Not only that, but working just one muscle or muscle group makes the body itself more inefficient, Matthews says. It can also cause muscle imbalances, which can mess with your posture and eventually increase your risk for injury (think of how often a professional baseball pitcher hurts his shoulder due to overuse). Your best bet is still to do muscle-specific exercises, but as a part of a larger, total-body routine.

The Takeaway

Since targeted strength training may not be enough to change the way a specific part of the body looks, cranking out a million leg presses won’t necessarily yield crazy-cut legs. “Individuals who want to have certain muscles or muscle groups look more defined can specifically train those areas, but unless they do something to decrease body fat, they may never see those muscles,” Carlson says.

And because frying fat doesn’t happen easily or overnight, it’s safe to say that you can’t just crunch your way to washboard abs.

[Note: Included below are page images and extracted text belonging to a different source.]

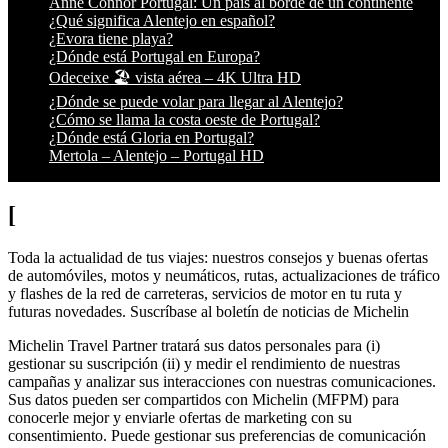
Anne Connor Portugal: Un país al borde de un continente
¿Qué significa Alentejo en español?
¿Evora tiene playa?
¿Dónde está Portugal en Europa?
Odeceixe 🏖️ vista aérea – 4K Ultra HD
¿Dónde se puede volar para llegar al Alentejo?
¿Cómo se llama la costa oeste de Portugal?
¿Dónde está Gloria en Portugal?
Mertola – Alentejo – Portugal HD
[
Toda la actualidad de tus viajes: nuestros consejos y buenas ofertas
de automóviles, motos y neumáticos, rutas, actualizaciones de tráfico
y flashes de la red de carreteras, servicios de motor en tu ruta y
futuras novedades. Suscríbase al boletín de noticias de Michelin
Michelin Travel Partner tratará sus datos personales para (i)
gestionar su suscripción (ii) y medir el rendimiento de nuestras
campañas y analizar sus interacciones con nuestras comunicaciones.
Sus datos pueden ser compartidos con Michelin (MFPM) para
conocerle mejor y enviarle ofertas de marketing con su
consentimiento. Puede gestionar sus preferencias de comunicación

The triple threat that’ll kick it to the curb? Get your heart pumping on the regular (it makes the body use fat for energy), eat well (because you can’t out-exercise a bad diet), and strength train (you’ve got to maintain that muscle mass).

So don’t buy into the marketing ploys. Ultimately, what works is hard work—both at the gym and in the kitchen. Scientists and fitness experts agree that targeted fat reduction is like calorie-free chocolate cake: impossible. And though spot toning is doable, you may see the most gains from a more well-rounded approach. Or as Freytag put it: “If you’re training for life, just work all of your muscles.”